2Le vote était de 17 à 0, avec une abstention.

3L'annonce a été diffusée sur CBS Miami, le 4 novembre 2021. Le propre comité consultatif du CDC, le Comité consultatif sur les pratiques de vaccination, venait de voter 14-0 en faveur du vaccin.

4Communiqué de presse, Bureau du gouverneur Gavin Newsom, 1er octobre 2021

5WYNT, Canal 13, New York, 24 octobre 2021

6Données de mortalité et d'hospitalisation pour la population 5-11, avant de tenir compte de tout décalage dans les rapports, telles que présentées par le CDC lors de la réunion Ad-Com : Décès de Covid, 94 (1er janvier 2020 au 16 octobre 2021) ; Hospitalisations Covid, c'est-à-dire toute personne admise dans un hôpital dans les deux semaines suivant un test Covid positif ordonné par un professionnel de la santé, 30 pour 100,000 68, 1 % d'entre elles associées à des conditions médicales sous-jacentes (2020er mars 2-2021 oct. 2020). Une étude a révélé que les trois conditions les plus étroitement associées à une maladie grave chez les enfants hospitalisés sont l'obésité, les maladies métaboliques chroniques et la dépendance à la sonde d'alimentation (mars 2021 à août 5). La population 11-28 est d'environ XNUMX millions.
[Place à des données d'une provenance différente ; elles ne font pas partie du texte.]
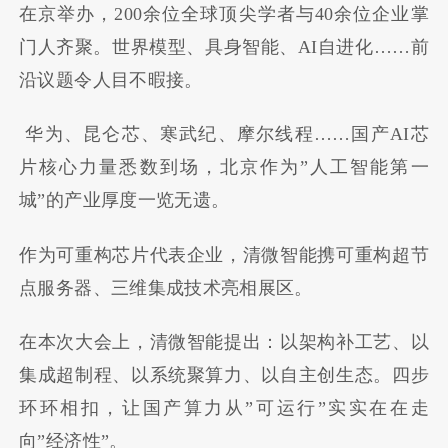
在京举办，200余位全球顶尖学者与40余位企业掌
门人齐聚。世界模型、具身智能、AI自进化……前
沿议题令人目不暇接。
华为、昆仑芯、寒武纪、摩尔线程……国产AI芯
片核心力量悉数到场，北京作为”人工智能第一
城”的产业厚度一览无遗。
作为可重构芯片代表企业，清微智能携可重构超节
点服务器、三维集成技术亮相展区。
在本次大会上，清微智能提出：以架构补工艺、以
集成超制程、以系统聚算力、以自主创生态。四步
环环相扣，让国产算力从”可运行”实实在在走
向”经济性”。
7L'essai comprenait deux cohortes. Dans le premier, 2,268 95 sujets ont été recrutés pour étudier à la fois l'efficacité et l'innocuité, et le suivi de l'innocuité pour 2,379 % des sujets était d'au moins deux mois ; dans la seconde, une étude de sécurité, 2.4 XNUMX sujets ont été inscrits et le suivi médian était de XNUMX semaines.

8L'essai dans le groupe 12-15, qui a recruté 2,260 16 sujets, a également abouti à une EUA. Il reposait également principalement sur l'immunobridging, bien que la FDA ait déclaré que l'essai avait fourni "des preuves directes convaincantes d'un bénéfice clinique en plus des données d'immunobridging". Dans le groupe placebo, XNUMX sujets ont présenté des symptômes Covid légers à modérés ; dans le groupe vacciné, aucun.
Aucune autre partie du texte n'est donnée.